Over the weekend, some friends from out of town came to visit and I spent the majority of my weekly allowance showing them the city. And what better way to finish an evening but to play some classic board games. I’m talking about MONOPOLY of course, the game that holds the Guinness Book of World Records’ record (yes, you read that right) for being the most played game in history.
Brief History Lesson:
The best known example of a United States monopoly is AT&T and its breakup into the ‘baby bells’, however, here we’ll take a look at what I think is the GOLD standard of what a monopoly can do.
Standard oil gained its monopoly status through technological advances and then using the profits to buy out all competing firms. By the early 1900s, it controlled over 90% of the world oil products. Standard Oil then used its monopoly position and pricing power in the market to create barriers to entry (such as secret transport deals at a 70% discount). At its height, Standard Oil would have an inflation-adjusted market cap of over $1 trillion (spelled with a T), most of which was owned by a single family: the Rockefellers.
Although a monopoly can create outsized profits for its investors, it is bad for competition and in the long run bad for the consumer. In the end, Standard oil was broken up into around 40 separate companies which now represent every oil company you have ever heard of, including ExxonMobil, Chevron, ConocoPhilips, and Marathon.
Today, thanks to the Sherman antitrust act, companies are closely monitored so that they do not fall into the category of a monopoly.

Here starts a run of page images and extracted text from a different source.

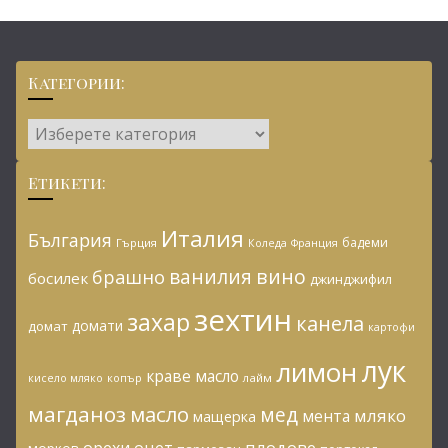
Категории:
Категории:
Етикети:
Италия
България
бадеми
Гърция
Коледа
Франция
ванилия
вино
брашно
босилек
джинджифил
зехтин
захар
канела
домати
домат
картофи
лук
лимон
краве масло
копър
лайм
кисело мляко
магданоз
масло
мед
мляко
мента
мащерка
плодове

But lucky for us, monopolies (and their outsized profits) still exist. They exist in the forms of natural monopolies and government-granted monopolies (like utility companies or copyright protection).
Potash Corp./Saskatchewan (NYSE:POT):
Potash is a perfect example of a natural monopoly. Potash owns over 20% of the world’s potash reserves which provides it with a natural monopoly based on natural resources. Potash is an integral, naturally occurring resource used in the fertilizer business. The rest of the world’s potash deposits are concentrated in Russia, Belarus, Germany and Israel. This means Potash Corp. owns nearly all reserves that are geographical located near the United States.
By controlling such a large part of the market and having naturally lower transportation costs then competitors, Potash has significant pricing power, which is the holy grail of all monopolies. At operating margins of around 30% this company has the opportunity for outsized returns to shareholders.
Another trend which will most certainly help fertilizer stocks such as Potash, is increased demand. Just like Standard Oil was born out of an explosive demand for oil based products, the demand of agricultural products is now soaring along with the world’s population. The United States Midwest is well positioned to become “the world’s farm” and Potash is conveniently located just a few miles north.
There are hundreds of opportunities to own natural and government-granted monopolies and you should always be on the lookout for these. If you are looking for some other stocks in the fertilizer industry, take a look at The Mosaic Co.(NYSE:MOS) and Agrium (NYSE:AGU)
I don’t own any
Kevin’s Take: I would need to do a little more research to determine what exactly potash is used for and how it is used in fertilizer. Last I checked, all you needed was a little cow poo to make some really good fertilizer. Warren Buffett only invests in companies that he understands, and I like to follow his lead; I’d need to understand this industry more before making and investment. If everything checks out, this one sounds good to me!
Important to note that ALL ideas, thoughts, and/or forecasts expressed or implied herein are for informational and entertainment purposes only and should NOT be construed as a recommendation to invest, trade, or speculate in the markets.